Friday, December 18, 2015

On the Leiter/Bruya Donnybrook

I've been trying to keep up with this back-and-forth between Brians Leiter and Bruya about Bruya's criticism the PGR. (Roundup: Bruya's paper in Metaphilosophy; initial discussion at Daily Nous; Leiter's first response; Bruya's reply at Daily Nous; David Wallace's "comment on Bruya"; Leiter's most recent follow-up. Bruya has written a longer reply to Wallace hereI haven't had a chance to read it at all.) I haven't been doing a good job. There's a lot to digest, and I'm not sure what to make of it all. I am not sure whether Bruya's criticisms, on the whole, hold up.

But I guess I am inclined to think that the criticism of the PGR's sampling technique is sound. This criticism has been around for a long timeZachary Ernst has been making it since at least 2009. Leiter says it's the it is "the correct method to use when what is wanted is expert, "insider" information," but as far as I can tell, this isn't really true. It's certainly much too strong to say it's the correct methodit is one way among several of identifying experts and insiders, any of which would potentially work as well or better. So at best it is a method.

And it is a method that has serious drawbacks that I have never seen Leiter acknowledge, let alone address adequately. These problems include: that the first participants will have a disproportionate impact on the rest of the sample; that the resulting sample is not random; and that it is not possible to know whether the sample is representative of the larger group it is attempting to emulate. To me, that seems bad, and like it might not be such a great method to use for this. To me, it seems like it might be better to use a different method. A method that would be less likely to introduce bias into the sample, and is more likely to generate a sample that can be known to be representative. To me, it seems like Leiter's claim that it is "the correct method" is somewhere in the range between misleading and totally wrong, depending on whether it is merely one of several correct methods or just not even a correct method at all. And it seems to me that Leiter's response to this criticism is somewhere in the range between inadequate and nonexistent.

Of course, I could be wrong, and if I'm wrong I hope one of y'all Smokers will set me straight.

I also wanted to ask about one of David Wallace's criticisms of Bruya's analysis. In comments at Daily Nous, Wallace writes:
Just to repeat from the other thread [the relevant material is here]: the correlation is not in fact between institutional PGR rank and number of evaluators at the institution. (That correlation is extremely weak.) It's between institutional PGR rank and number of evaluators with a PhD from the institution. That's only to be expected if placement record tracks faculty quality and faculty quality isn't too wildly varying in time.* 
I suppose I think that's what you'd expect if placement record tracks faculty quality
provided, of course, that the PGR measures faculty quality. But I don't think you'd want to affirm the consequent and infer that this correlation confirms that the PGR reliably measures faculty quality.** Because that's also what you'd expect if the pool of evaluators was disproportionately packed with people who studied at a particular set of institutions, who then vote one another's Ph.D.-granting institutions up. And I think that's what you'd expect if you started with a small group of elite evaluators, and then accumulated additional evaluators by getting current evaluators to nominate their friends. I mean, sure, maybe this correlation just confirms that the best researchers studied in the best departments. But it's not as though they use an independent procedure for identifying objectively qualified potential evaluators and assessing their competence, or have independently confirmed that the sample is representative.

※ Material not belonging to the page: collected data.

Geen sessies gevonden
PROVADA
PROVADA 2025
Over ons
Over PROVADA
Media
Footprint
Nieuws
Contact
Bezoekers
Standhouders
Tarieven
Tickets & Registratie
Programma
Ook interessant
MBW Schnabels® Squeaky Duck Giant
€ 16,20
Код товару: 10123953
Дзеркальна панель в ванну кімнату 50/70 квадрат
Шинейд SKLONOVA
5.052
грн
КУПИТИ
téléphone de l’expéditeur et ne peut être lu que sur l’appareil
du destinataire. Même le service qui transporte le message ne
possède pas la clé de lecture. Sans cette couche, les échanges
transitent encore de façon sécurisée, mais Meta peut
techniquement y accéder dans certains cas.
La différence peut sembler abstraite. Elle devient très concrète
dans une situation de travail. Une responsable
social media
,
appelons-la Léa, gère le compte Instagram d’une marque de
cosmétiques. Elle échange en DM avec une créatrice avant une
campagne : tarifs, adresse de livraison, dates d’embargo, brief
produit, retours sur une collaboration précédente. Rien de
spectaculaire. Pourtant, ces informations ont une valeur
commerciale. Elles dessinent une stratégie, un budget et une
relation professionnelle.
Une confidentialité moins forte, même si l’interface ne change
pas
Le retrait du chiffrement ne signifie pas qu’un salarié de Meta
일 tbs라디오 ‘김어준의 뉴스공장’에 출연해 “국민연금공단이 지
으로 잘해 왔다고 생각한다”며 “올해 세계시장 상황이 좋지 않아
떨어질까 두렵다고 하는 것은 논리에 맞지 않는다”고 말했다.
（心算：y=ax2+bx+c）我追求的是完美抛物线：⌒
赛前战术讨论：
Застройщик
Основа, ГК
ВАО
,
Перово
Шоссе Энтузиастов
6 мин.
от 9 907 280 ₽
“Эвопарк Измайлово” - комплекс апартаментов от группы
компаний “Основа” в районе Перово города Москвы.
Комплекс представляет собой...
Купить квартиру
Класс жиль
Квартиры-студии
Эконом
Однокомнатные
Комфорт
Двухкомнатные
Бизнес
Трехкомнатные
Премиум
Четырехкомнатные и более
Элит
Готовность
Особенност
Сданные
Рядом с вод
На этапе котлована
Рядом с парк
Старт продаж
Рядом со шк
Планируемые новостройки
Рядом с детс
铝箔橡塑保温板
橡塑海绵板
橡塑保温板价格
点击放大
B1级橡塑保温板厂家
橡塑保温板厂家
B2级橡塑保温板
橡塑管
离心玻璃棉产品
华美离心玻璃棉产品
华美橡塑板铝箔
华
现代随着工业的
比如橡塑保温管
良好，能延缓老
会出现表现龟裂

So maybe this correlation just confirms that evaluators tend to have gone to grad school at high-ranking departments, and people who went to grad school at high-ranking departments have a lot of friends who also went to grad school at high-ranking departments, which is how they got nominated to become evaluators, and then they give that group of schools high ratings. If there was some sort of objective standard for being a qualified evaluator, and the pool of actual evaluators was selected in a way that was likely to generate a sample that is representative of the larger pool of research-active philosophers, and then you ended up with a correlation like that, then I'd be inclined to agree that it was evidence that things with the PGR were working more or less well. But that's not the situation.

Seriously. Wallace's result here is consistent with the hypothesis that the PGR's pool of evaluators is largely populated with people who studied at the highest-ranked schools, who then determine that those are the schools that are ranked the highest. Right? That's bad, right? This is a suspicious result, right? It's suspicious if a survey of an unrepresentative sample consistently shows that the departments that are overrepresented in the sample are the best, right? I realize it would have been better for Bruya to have been explicit about what 'from' means, but it's not any less problematic if it means "where you got your Ph.D." instead of "where you currently work," right? Am I wrong? Have I misunderstood? Help, please.

--Mr Zero

*Wallace's blog comment is a more succinct restatement of material he presents on page 6 of his critique.

**I do not take Wallace to be doing this. Wallace is clear on p. 6 of the longer piece that his point is that an argument based on this correlation for the conclusion that the PGR is unreliable is question-begging, not that the correlation confirms that the PGR is reliable.